2 min read

Editorial Tuesday 22 November 2011: OSALavision, or how I learned to stop worrying and love Big Brother

You have heard the phrase 'life imitating art'. Health policy is currently imitating a sub-Brian Rix farce, starring Our Saviour And Liberator Andrew Lansley, Secretary Of State For Health.


Click here for details of 'ACO = RIP AQP + PbR - liberated NHS fails to metastatise; goes meta- with stasis', the new issue of subscription-based Health Policy Intelligence.

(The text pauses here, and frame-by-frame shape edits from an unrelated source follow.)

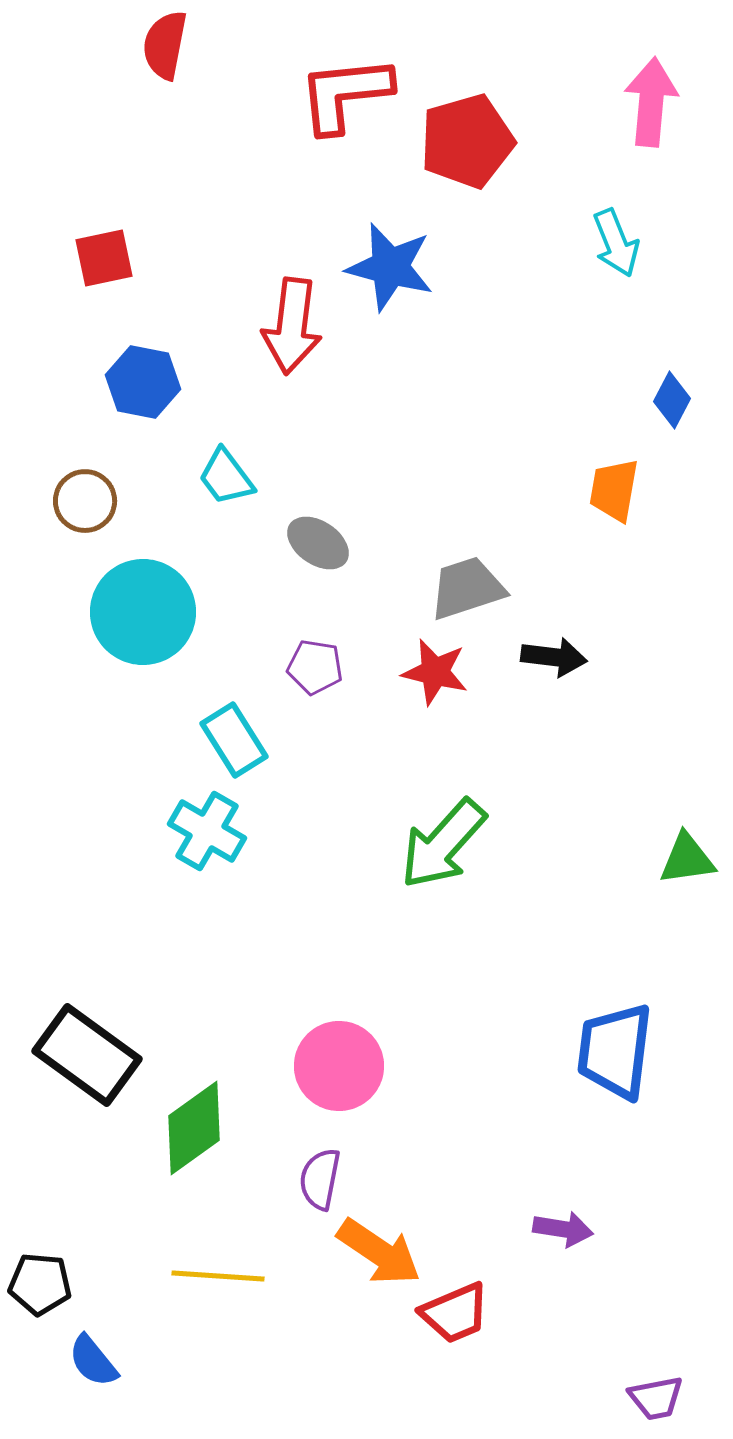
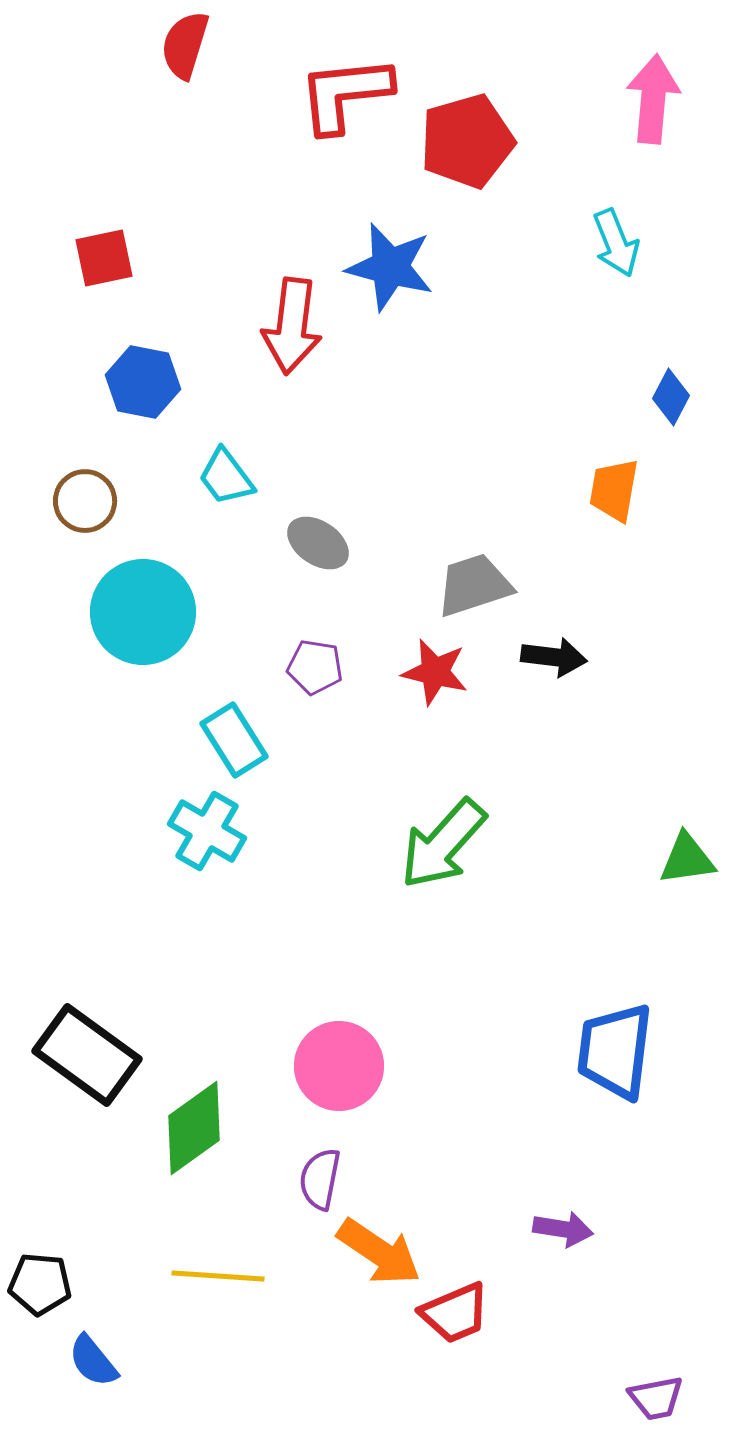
red semicircle: moved 20 px right; rotated 6 degrees clockwise
pink arrow: moved 2 px right, 3 px up
blue diamond: moved 1 px left, 3 px up
gray trapezoid: moved 7 px right, 3 px up
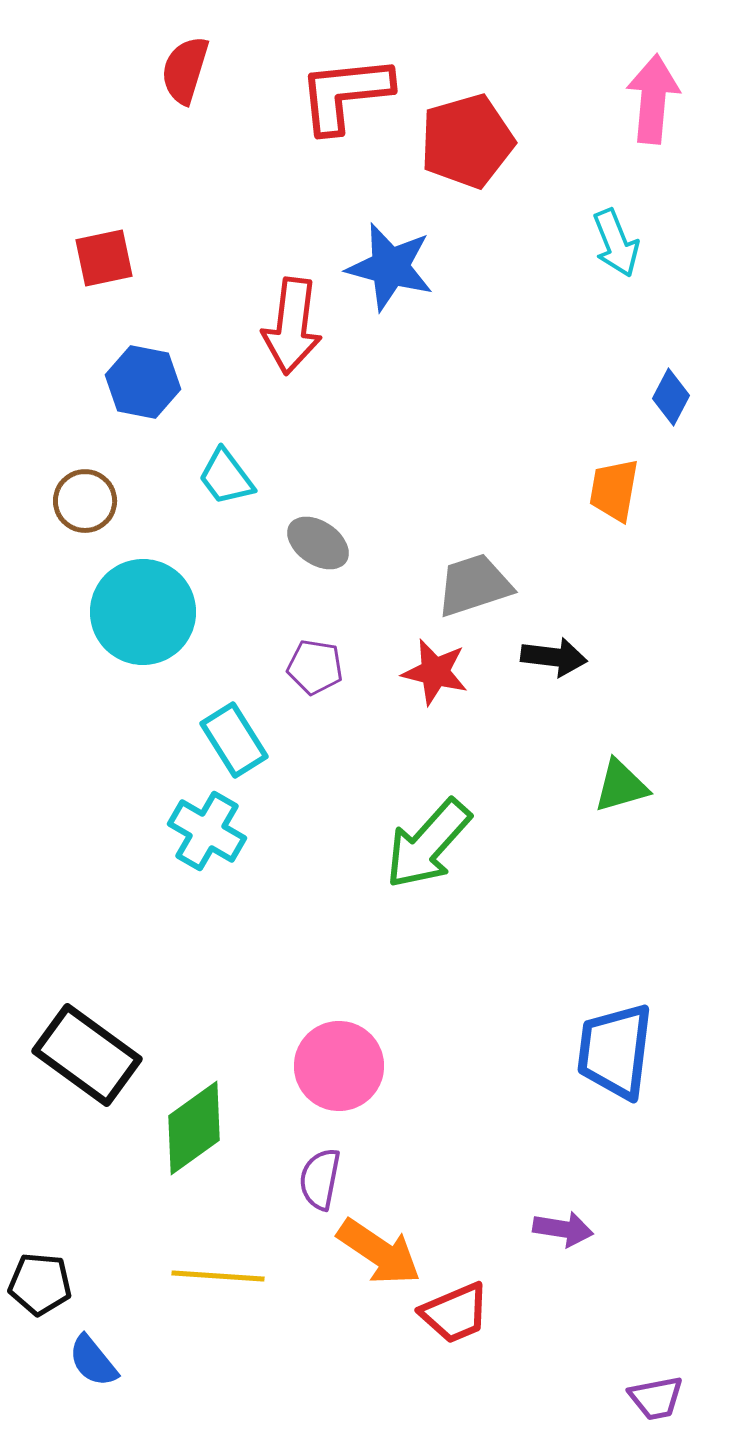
red semicircle: moved 25 px down
green arrow: moved 15 px left
green triangle: moved 66 px left, 73 px up; rotated 8 degrees counterclockwise
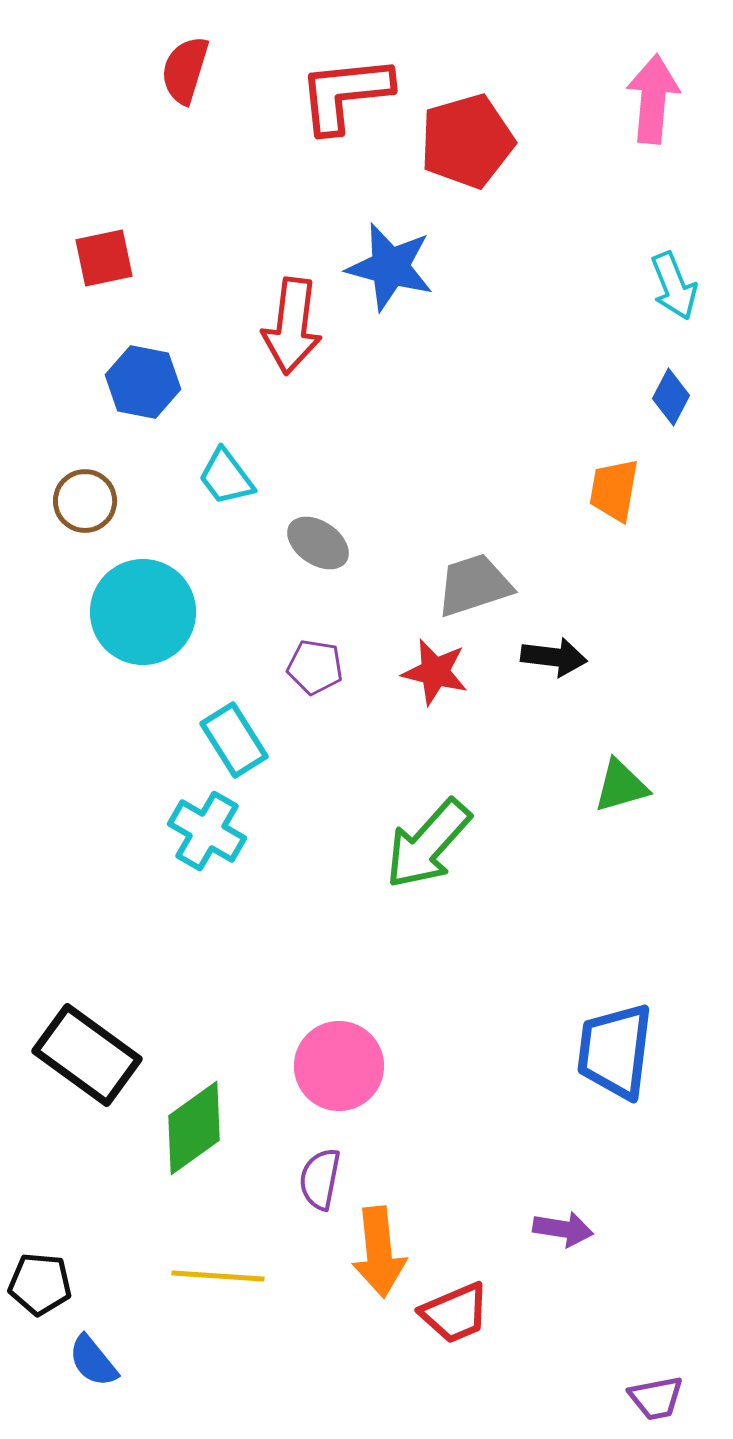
cyan arrow: moved 58 px right, 43 px down
orange arrow: rotated 50 degrees clockwise
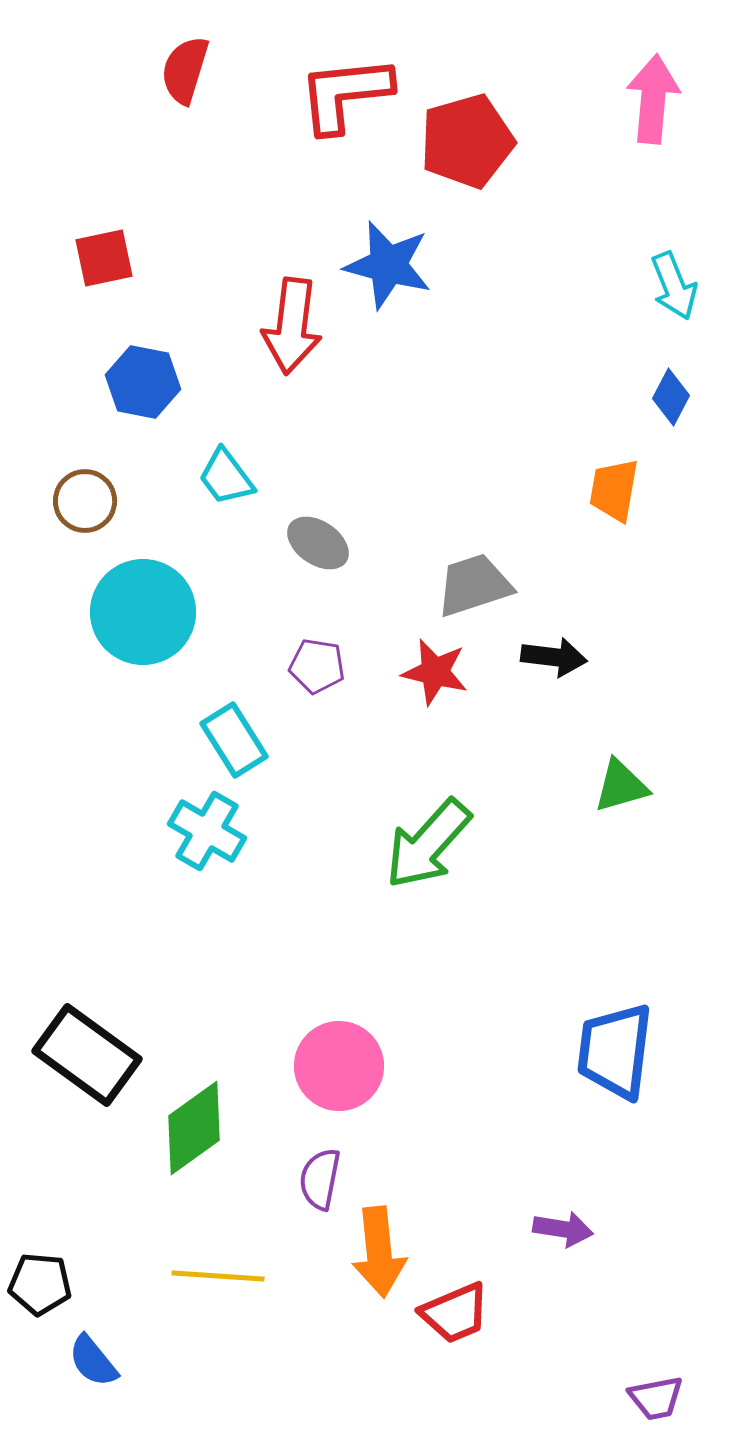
blue star: moved 2 px left, 2 px up
purple pentagon: moved 2 px right, 1 px up
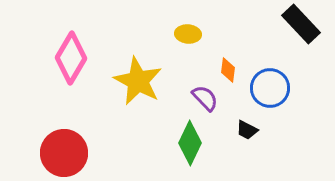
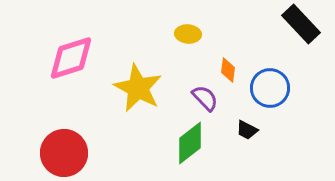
pink diamond: rotated 42 degrees clockwise
yellow star: moved 7 px down
green diamond: rotated 27 degrees clockwise
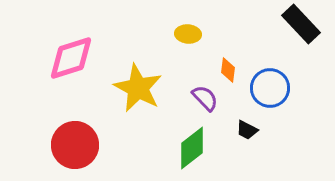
green diamond: moved 2 px right, 5 px down
red circle: moved 11 px right, 8 px up
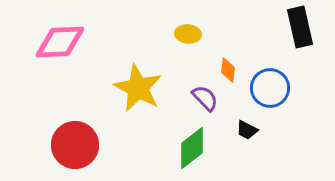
black rectangle: moved 1 px left, 3 px down; rotated 30 degrees clockwise
pink diamond: moved 11 px left, 16 px up; rotated 15 degrees clockwise
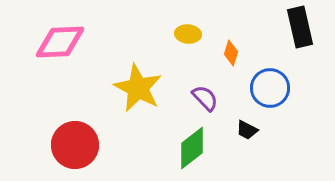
orange diamond: moved 3 px right, 17 px up; rotated 10 degrees clockwise
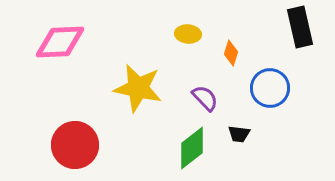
yellow star: rotated 15 degrees counterclockwise
black trapezoid: moved 8 px left, 4 px down; rotated 20 degrees counterclockwise
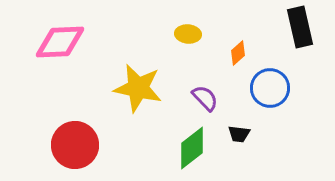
orange diamond: moved 7 px right; rotated 30 degrees clockwise
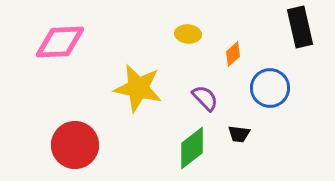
orange diamond: moved 5 px left, 1 px down
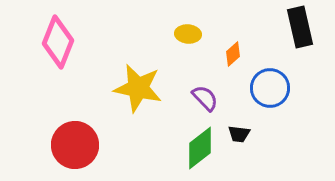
pink diamond: moved 2 px left; rotated 66 degrees counterclockwise
green diamond: moved 8 px right
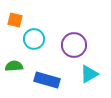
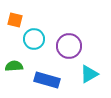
purple circle: moved 5 px left, 1 px down
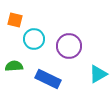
cyan triangle: moved 9 px right
blue rectangle: moved 1 px right, 1 px up; rotated 10 degrees clockwise
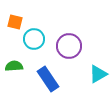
orange square: moved 2 px down
blue rectangle: rotated 30 degrees clockwise
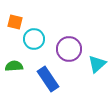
purple circle: moved 3 px down
cyan triangle: moved 1 px left, 10 px up; rotated 12 degrees counterclockwise
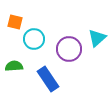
cyan triangle: moved 26 px up
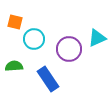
cyan triangle: rotated 18 degrees clockwise
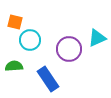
cyan circle: moved 4 px left, 1 px down
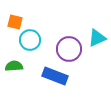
blue rectangle: moved 7 px right, 3 px up; rotated 35 degrees counterclockwise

Not only did I just find out that the new headquarters of the NHS Commissioning Board has a swimming pool (and good for them; be nice if more employers put exercise facilities at work), but I discovered via chums on the increasingly invaluable Twitter (where I am found as @HPIAndyCowper) that the new domain of Comrade Sir David and Chairman Mal has a rather funky multicoloured hand-woven carpet, costing £14,410 excluding VAT (i.e. about £500 per square foot). (It was put there in the early 90s when Quarry House was built, and is still there, looking good if you like multicoloured wavy lines).

Not only that, but when the NHS Executive was based in Quarry House, it used to be affectionately known as 'The Kremlin'.

Yes, folks: the NHS Commissioning Board's HQ has a hand-made carpet and a swimming pool, and is known as 'The Kremlin'.

Even better than this, the story in The Independent and the Telegraph about OSALavision made my morning.

The BBC summarises the story, with a Today programme interview with Mr Lansley, here.

I am at a slight loss for words about this whole story. Whoever thought it would be a good idea for this message to be recorded and put on loop until you register has got the vaguest notion of opt-in consent imaginable.

More to the point, Mr Lansley is meant to be a Liberator. Not a micro-manager. Not a focal point for complaints. That is wholly against the grain and philosophy of his reforms.

The notion that the Secretary Of State For Health is the best spearhead for a movement to elicit patient complaints is at best confused and contrary to the aim of a decentralised NHS. We are back to the sound of dropped bedpans in Tredegar resonating in the corridors of Whitehall.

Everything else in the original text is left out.